They obtained their job contracts from a Saudi company a month ago. However, they have been unable to travel to the Kingdom as they are yet to receive their passports.

“We are daily wage workers. We can no longer find adequate work. Hence we are moving abroad. We planned to move to Saudi Arabia a month ago, but our passports got delayed. Now we are trying to get the passports by submitting a bigger fee to get them in the ‘urgent category.’ Even the urgent passports now require almost a month,” Amir tells The News on Sunday.

Amir and Musadiq are not the only people queuing to move abroad. Across Pakistan, many people are experiencing a similar dilemma. Some applicants complained that the government was exploiting their situation by asking for higher fee for “fast-track” passports.

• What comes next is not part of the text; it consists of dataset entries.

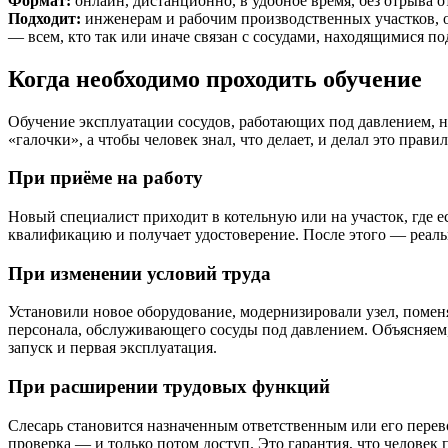
Формат:
онлайн, дистанционно, в удобное время, без отрыва о
Подходит:
инженерам и рабочим производственных участков, о
— всем, кто так или иначе связан с сосудами, находящимися по
Когда необходимо проходить обучение
Обучение эксплуатации сосудов, работающих под давлением, ну
«галочки», а чтобы человек знал, что делает, и делал это прави
При приёме на работу
Новый специалист приходит в котельную или на участок, где 
квалификацию и получает удостоверение. После этого — реальн
При изменении условий труда
Установили новое оборудование, модернизировали узел, помен
персонала, обслуживающего сосуды под давлением. Объясняем, 
запуск и первая эксплуатация.
При расширении трудовых функций
Слесарь становится назначенным ответственным или его перев
проверка — и только потом доступ. Это гарантия, что человек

“I have applied to get my passport in the ‘urgent’ category. It takes a month. Now I have asked the staff if it is possible to expedite the process further. They tell me I have to pay an extra fee to convert it into a “fast-track” application,” says another applicant at the Peshawar passport directorate.

The country’s faltering economy has driven a lot of people to seek work elsewhere, resulting in a surge of applicants at the offices of the Passport Directorate, as well as the Inter-Board Coordination Commission and the Foreign Office. These offices are swarming with applicants desperate to expedite their requests for verification of documents before embarking on overseas journeys.

At the Foreign Office and the IBCC offices too, hundreds of applicants line up in sweltering summer heat, standing shoulder-to-shoulder in snaking queues that extend beyond the doors and anxiously wait for their turn.

Most of the applicants are educated young men seeking to get their academic certificates verified prior to leaving the country in pursuit of better opportunities elsewhere. The certification of educational records is a requirement for those wishing to move abroad for employment or further education.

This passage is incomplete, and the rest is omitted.